Considering some of the feedback Korean players have left on this note, even they are tired of this hamster wheel grinding design that TERA’s developers seem to think is fun. Which is why I wrote what I did when it first became known in September that the game had a new director and development team; which I put in quotes to note that it was just a re-shuffling of designers/software engineers in the company. Thus the actiual design mentality hasn’t changed where there is this philosophy of time sinks, RNG on top of RNG, and ridiculous amounts of unfun grinding (the keyword here is UNFUN). So they shouldn’t be surprised about retention issues in Korea or even the NA server.
The addicted tryhards will always go at it (I give those folks credit for having the fortitude to quickly max out their fishing rods and getting their cooking to mastery within the first 24 hours after the fishing update was released in NA) since those same folks no-life guardian legions for the 40 daily boxes per character (and repeating them on alts) and do the same when the above types of updates roll out. This is a game for gods sake, not a job. As I’ve noted before, I enjoy TERA for its combat and world environments. The grind to upgrade (as currently implemented) is where I have my limits though.

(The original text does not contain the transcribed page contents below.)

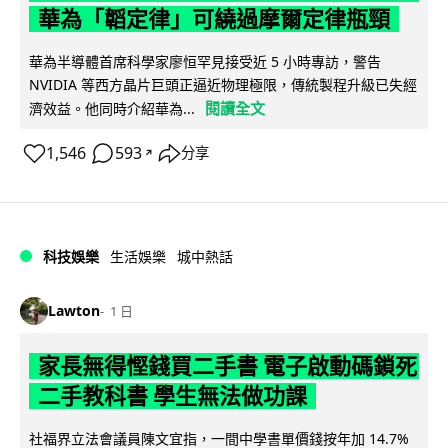
華為「韜定律」可繞過摩爾定律瓶頸
華為半導體首席科學家廖恒罕見接受近 5 小時專訪，警告
NVIDIA 等西方晶片巨頭正逼近物理極限，傳統製程升級已失經
閱讀全文
濟效益。他同時介紹華為...
1,546
593
分享
↗
科技娛樂
生活娛樂
城中熱話
Lawton
1 日
家長無得慳錢買二手書 電子啟動碼鎖死
二手教科書 學生無法做功課
社福界立法會議員陳文宜指，一間中學書單價錢按年加 14.7%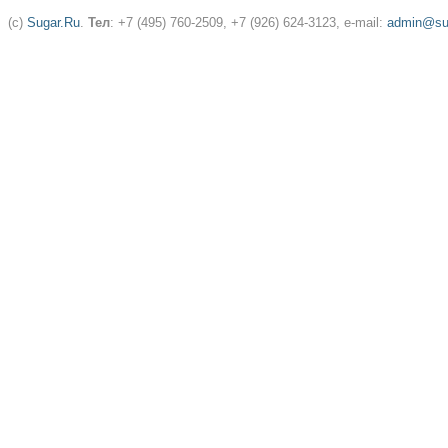
(c)
Sugar.Ru
.
Тел
: +7 (495) 760-2509, +7 (926) 624-3123, e-mail:
admin@sug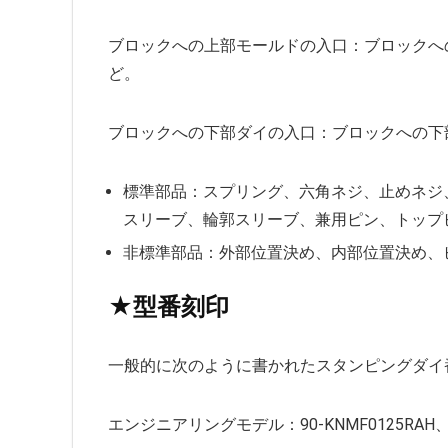
ブロックへの上部モールドの入口：ブロックへ
ど。
ブロックへの下部ダイの入口：ブロックへの下
標準部品：スプリング、六角ネジ、止めネジ
スリーブ、輪郭スリーブ、兼用ピン、トップ
非標準部品：外部位置決め、内部位置決め、
★型番刻印
一般的に次のように書かれたスタンピングダイ
エンジニアリングモデル：90-KNMF0125RAH、90-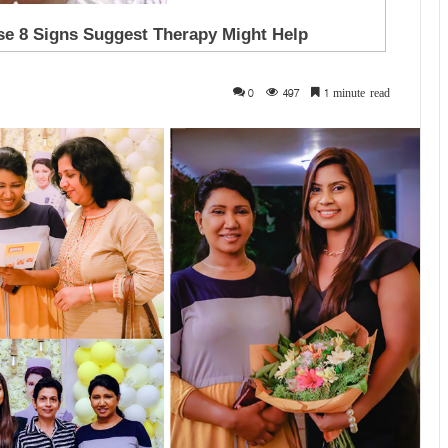
0
497
1 minute read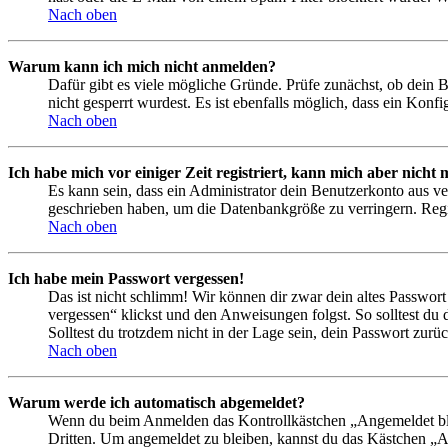
Nach oben
Warum kann ich mich nicht anmelden?
Dafür gibt es viele mögliche Gründe. Prüfe zunächst, ob dein 
nicht gesperrt wurdest. Es ist ebenfalls möglich, dass ein Konf
Nach oben
Ich habe mich vor einiger Zeit registriert, kann mich aber nich
Es kann sein, dass ein Administrator dein Benutzerkonto aus ve
geschrieben haben, um die Datenbankgröße zu verringern. Regis
Nach oben
Ich habe mein Passwort vergessen!
Das ist nicht schlimm! Wir können dir zwar dein altes Passwort
vergessen“ klickst und den Anweisungen folgst. So solltest du
Solltest du trotzdem nicht in der Lage sein, dein Passwort zur
Nach oben
Warum werde ich automatisch abgemeldet?
Wenn du beim Anmelden das Kontrollkästchen „Angemeldet bleib
Dritten. Um angemeldet zu bleiben, kannst du das Kästchen „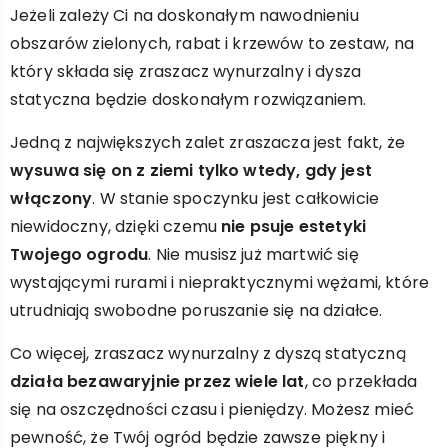
Jeżeli zależy Ci na doskonałym nawodnieniu
obszarów zielonych, rabat i krzewów to zestaw, na
który składa się zraszacz wynurzalny i dysza
statyczna będzie doskonałym rozwiązaniem.
Jedną z największych zalet zraszacza jest fakt, że
wysuwa się on z ziemi tylko wtedy, gdy jest
włączony
. W stanie spoczynku jest całkowicie
niewidoczny, dzięki czemu
nie psuje estetyki
Twojego ogrodu
. Nie musisz już martwić się
wystającymi rurami i niepraktycznymi wężami, które
utrudniają swobodne poruszanie się na działce.
Co więcej, zraszacz wynurzalny z dyszą statyczną
działa bezawaryjnie przez wiele lat
, co przekłada
się na oszczędności czasu i pieniędzy. Możesz mieć
pewność, że Twój ogród będzie zawsze piękny i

I’m actually liking what they came up for the new gathering and crafting though since it’s something to strive for (not just try harding it to get there in 24 hours like some folks feel compelled to do). While the premise isn’t crafting weapons or armor (it’s about crafting foods/drinks that help with combat, flying, fishing, gathering, crafting), it does supplement the activities that one chooses to engage in. This gives me something to strive for outside of the ridiculous gear enchanting/upgrading past Frostmetal tier (since I no longer run dungeons anyway and just do open world stuff). As expected, I’m spending more quality time in-game (going out to various places in the game world in order to gather nodes) or occasionally leaving one of my characters to auto-fish for a bit in order to stock up on fillets from dismantled fish for future crafting/cooking. Sure, it has turned TERA into a life style simulator instead of its core strength (action combat) for me (but I refuse to be forced into a ridiculous gear upgrading grind that past a certain point, is subject to a lot of failures).Statistics from data is the only thing that will get through to the Bluehole team currently handling TERA; if smaller percentages of players are actively upgrading gear and running the item level gated dungeons, they will eventually need to make changes. The same goes with closing the wallet to the publishers. If players are giving constructive critiques regarding the gear issue and they do not press Bluehole to make region specific changes, then the only way to send a signal is to hurt them in the metrics arena (where they cannot meet their monthly/quarterly/yearly revenue projections).